Maggie watched him turn and hurry upstairs still clutching one of her best fluffy white towels around his midriff. He wasn’t the only one who wasn’t sure who was who.

Ben, still carrying the cordless phone, looked at her from the kitchen doorway. ‘Do you still want me to ring the police, Mum?’

Maggie shook her head, feeling vaguely ridiculous standing in the hall brandishing a baseball bat, all wound up and ready to go.

‘No, love – just go into the kitchen and make us some tea, will you?’

‘Oh, go on, Mum, let me, please,’ Ben whined. ‘I know the number and everything.’

‘No,’ Maggie snapped.

Standing beside Ben, Joe pulled a face. ‘You told Mrs Eliot that you were going to go round hers for tea. You promised and she’s got chocolate biscuits.’

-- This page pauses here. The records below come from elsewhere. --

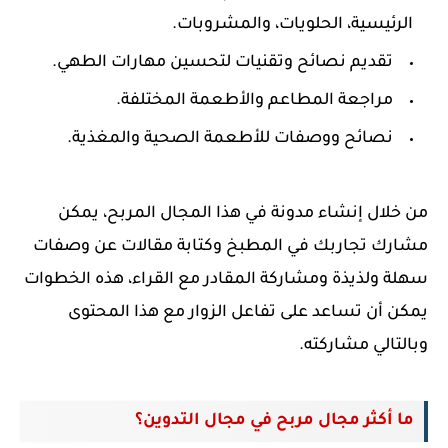
الرئيسية، الحلويات، والمشروبات.
تقديم نصائح وتقنيات لتحسين مهارات الطهي.
مراجعة المطاعم والأطعمة المختلفة.
نصائح ووصفات للأطعمة الصحية والمغذية.
من خلال إنشاء مدونة في هذا المجال المربح، يمكن
مشارك تجاربك في المطبخ وكتابة مقالات عن وصفات
سهلة ولذيذة ومشاركة المقادر مع القراء، هذه الخطوات
يمكن أن تساعد على تفاعل الزوار مع هذا المحتوى
وبالتالي مشاركته.
ما أكثر مجال مربح في مجال التدوين؟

Maggie sighed. ‘I did, didn’t I? Just nip across the garden and tell her the gasman is still here and I’ll try and get round later if I can. And then come straight back.’

It didn’t take the honorary gasman more than ten minutes to reappear, dressed in faded jeans and a sun-bleached blue cotton shirt. Maggie couldn’t help but notice that his shirt had four odd buttons. One wasn’t sewn on in quite the right place, revealing an interesting glimpse of tanned, hairy chest. His feet were bare, his dark hair slick and damp. He was still rolling up his sleeves as he loped into the kitchen.

‘Now,’ she said, across the kitchen table, still holding the baseball bat as she handed him a mug. ‘How about we take this from the beginning? Is tea all right?’ she asked, thawing slightly.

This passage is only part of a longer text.